The most beautiful and deepest experience a man can have is the sense of the mysterious. It is the underlying principle of religion as well as of all serious endeavour in art and science. He who never had this experience seems to me, if not dead, then at least blind. To sense that behind anything that can be experienced there is a something that our minds cannot grasp, whose beauty and sublimity reaches us only indirectly: this is religiousness. In this sense I am religious. To me it suffices to wonder at these secrets and to attempt humbly to grasp with my mind a mere image of the lofty structure of all there is.

Tuesday, November 29, 2011

The Loneliest Race

I would rather be ashes than dust! I would rather that my spark should be burned out in a brilliant blaze than it should be stifled by dry rot...the proper function of man is to live, not to exist....I shall use my time.  - Jack London

It wasn't a race. Not really.



It was the 1994 BOC Challenge, a 27,000 mile 'round-the-world-alone sailing race.

Yeah, the professional sailors like Christophe Auguin, Josh Hall, and Steve Pettengill sailed the usual heavily sponsored rocket sleds. The horribly-named 60-foot Gartmore Investment Bankers smashed into a submerged shipping container and ended up 20,000 feet below the surface of the Atlantic.

But there was also Giovanni Soldini, a 28 year-old from Italy, who enlisted the help of people recovering from drug dependence to build his 50-footer. Sixty-year old Minoru Saito survived a 1988 heart-attack and drove Shuten Dohji II ("Son of a Drunk") to finish 110 days after the winner. Neal Petersen from South Africa, the 27-year old skipper of Protect Our Sealife, was born with a bone disease that left him without a ball and socket joint in one hip, and had been unable to walk until he was seven. 

Twenty sailors took part in the voyage they call "Around Alone". One of them, Nigel Rowe, said, "People who need an audience don't do this sort of thing. You're out there on your own and there is no one to bullshit."
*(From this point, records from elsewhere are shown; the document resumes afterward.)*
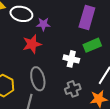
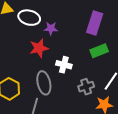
white cross: (71, 59) -> (64, 65), moved
gray cross: (73, 89) -> (86, 87), moved

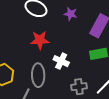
purple star: (51, 28) -> (71, 14), moved

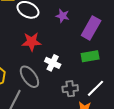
gray ellipse: (38, 75) -> (29, 77), turned -35

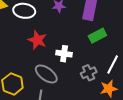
red star: (31, 42) -> (37, 40), turned -30

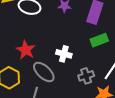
red star: (37, 40) -> (26, 50), moved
There was the only woman in the fleet, Isabel Autissier. Dismasted when a shroud failed, she jury rigged a mast from a spinnaker pole and a mainsail from her storm jib. She set sail for an island 1,200 miles away. "Thirty knots of wind, sea dark, sky crying...nothing left of my dream." She made it, got a new mast, then was dismasted again and almost suffered the additional ignominy of being billed by Australian air-land-sea rescue for taking her off her yacht (she did get to wear a T-shirt captioned "I spent New Year's Eve with 200 Aussie sailors").
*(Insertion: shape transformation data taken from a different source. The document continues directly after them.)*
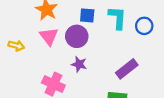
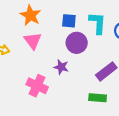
purple circle: (77, 36) -> (77, 43), moved

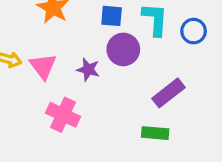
pink triangle: (33, 41) -> (43, 66), moved
purple star: (61, 67) -> (88, 70), moved

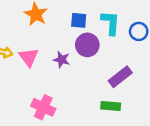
pink cross: (63, 115) -> (43, 107), moved

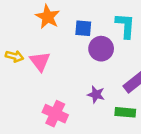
blue square: (79, 20) -> (83, 28), moved
purple star: (62, 60) -> (96, 94), moved

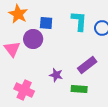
purple circle: (101, 49) -> (33, 39), moved

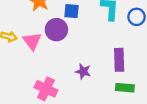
purple rectangle: (87, 65) -> (119, 60), turned -54
green rectangle: (79, 89) -> (125, 88), moved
"They all have this dream. It's an epic adventure. The problem is they might die doing it"


Then there was septuagenerian Harry Mitchell, who as author Paul Gelder notes, was taking a voyage around his soul. He was old enough to have watched clipper ship sailors return to England, and see the golden earrings they wore after a Cape Horn passage. He sailed a 40-foot Panic Class cutter he campaigned himself, without sponsor.

Why it will bend your brain:


Because it's several tales of people who still want to live rather than just consume.

Harry Mitchell told students before he set out from Sydney, bound for the Roaring Forties and Cape Horn, "For the rest of your life don't waste any time. Make the best of what you may before you turn into clay."